Le thème retenu cette année porte sur l’accès durable à l’eau et sur des systèmes d’assainissement sûrs pour atteindre les objectifs de l’Agenda 2063. Dr Sidi Ould Tah a défendu ce sujet en rappelant que l’eau ne relève pas seulement de la technique ou de l’environnement. Selon le président de la BAD, cité au cours de cette journée et rapporté par lesoleil, il s’agit aussi d’un enjeu de dignité, de santé publique, d’autonomisation des femmes, de sécurité alimentaire, de résilience climatique, mais aussi de stabilité et de paix. Il a aussi affirmé qu’aucune transformation du continent ne peut aboutir si des millions de femmes et de jeunes filles passent encore des heures chaque jour à chercher de l’eau.
La pression reste lourde à l’échelle du continent. En mars 2026, lors d’échanges consacrés aux ressources hydriques africaines, il avait été indiqué que 400 millions de personnes manquaient d’eau en Afrique. Dans le même temps, les besoins de financement pour atteindre les Objectifs de développement durable avaient été évalués à 114 millions de dollars. Cette question touche aussi directement les femmes et les jeunes filles, déjà présentées en mars par les autorités sénégalaises comme les premières exposées aux difficultés d’accès à l’eau, avec des effets sur la santé, la scolarité et l’autonomisation.
Dr Sidi Ould Tah a également relié cette question hydrique à l’ambition économique africaine. Il a estimé qu’aucune économie ne peut prospérer durablement lorsque les chocs climatiques fragilisent l’agriculture et les moyens de subsistance, et qu’aucune ambition industrielle ne peut réussir sans sécurité hydrique et énergétique.
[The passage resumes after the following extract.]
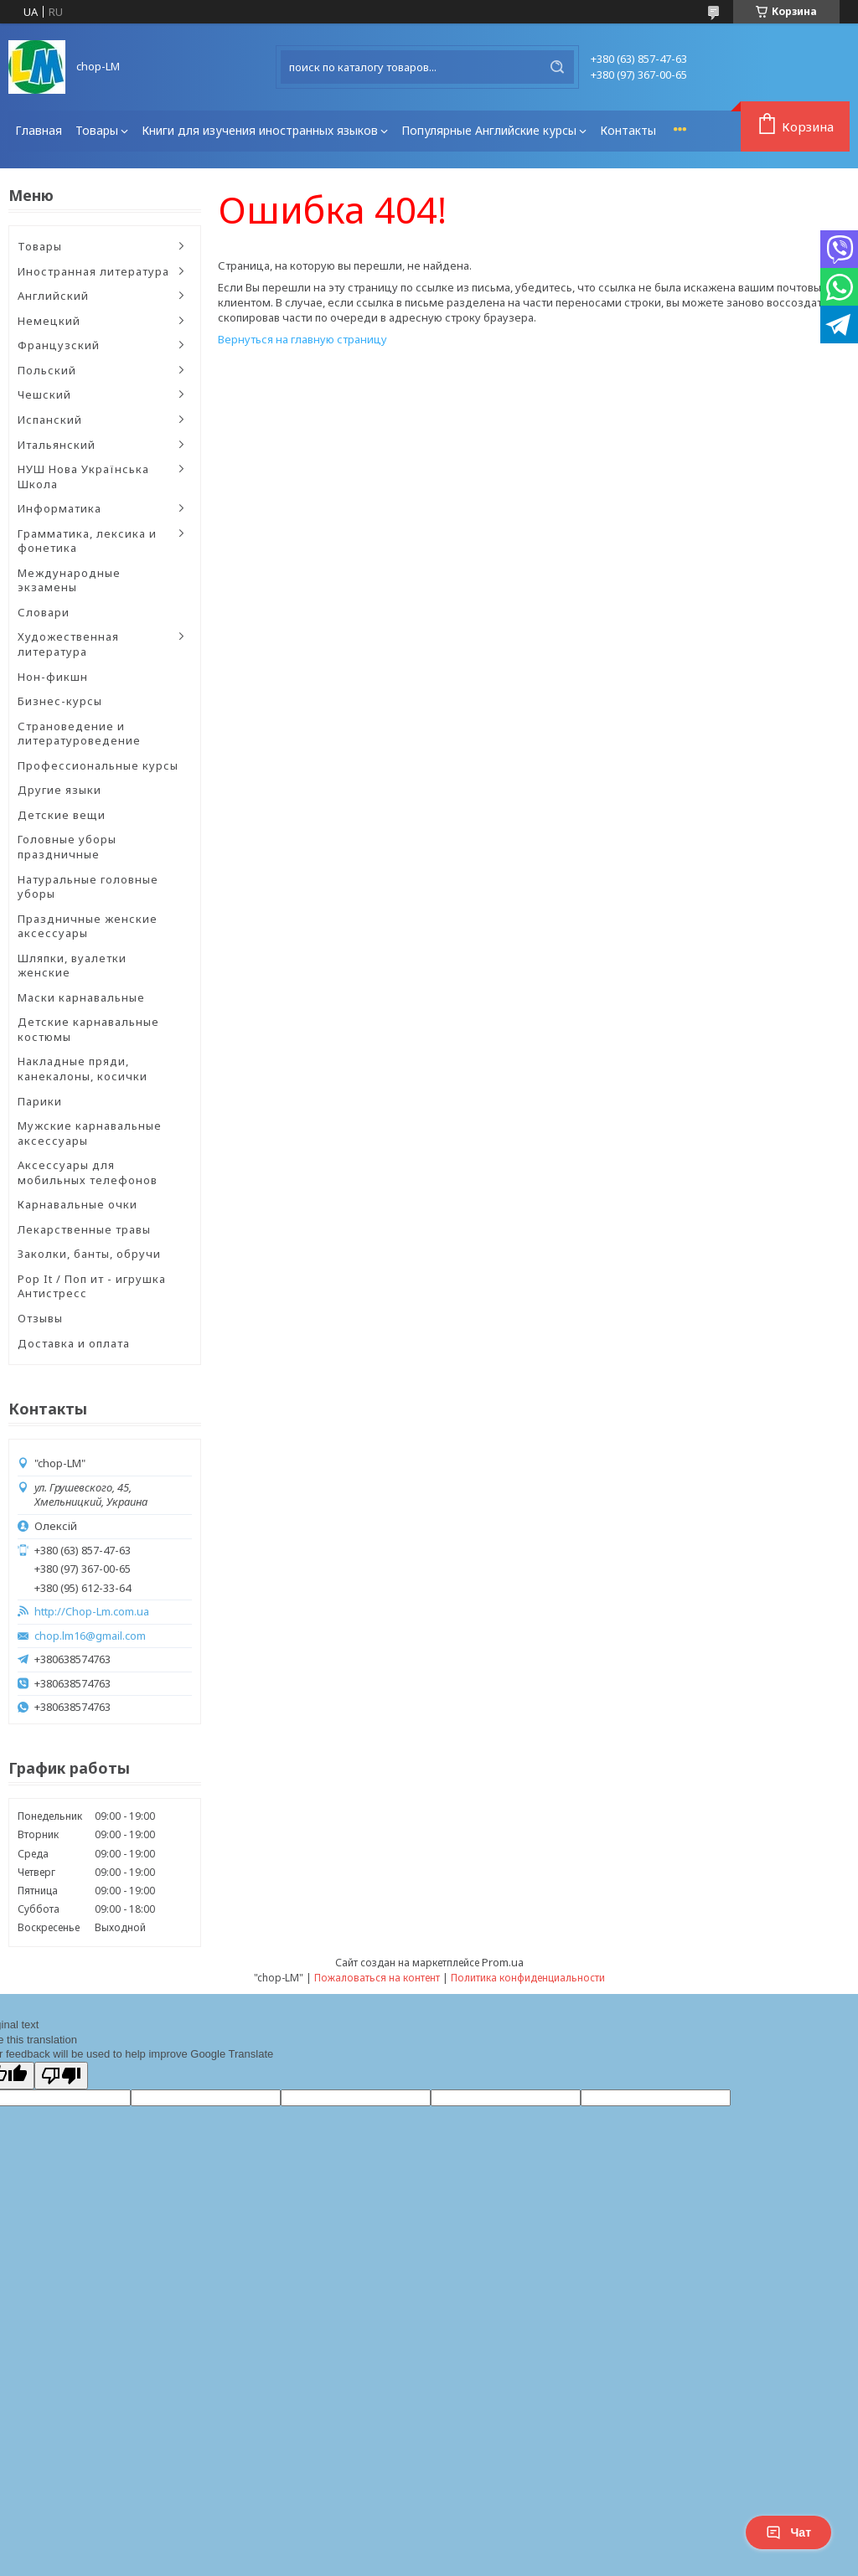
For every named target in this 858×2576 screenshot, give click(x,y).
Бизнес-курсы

Dans ce registre, la sécurité hydrique désigne la capacité à garantir durablement l’accès à l’eau pour les populations, l’agriculture et les activités économiques.
Présente à cette célébration au nom de Mahmoud Ali Youssouf, président de la Commission de l’Union africaine, Selma Malika Haddadi a salué les défis relevés par le continent depuis 1963, année de création de l’Union africaine. Elle a ensuite plaidé pour une Afrique à l’abri des besoins en ressources essentielles comme l’eau, qu’elle a elle aussi présentée comme un facteur de paix, de stabilité et de développement.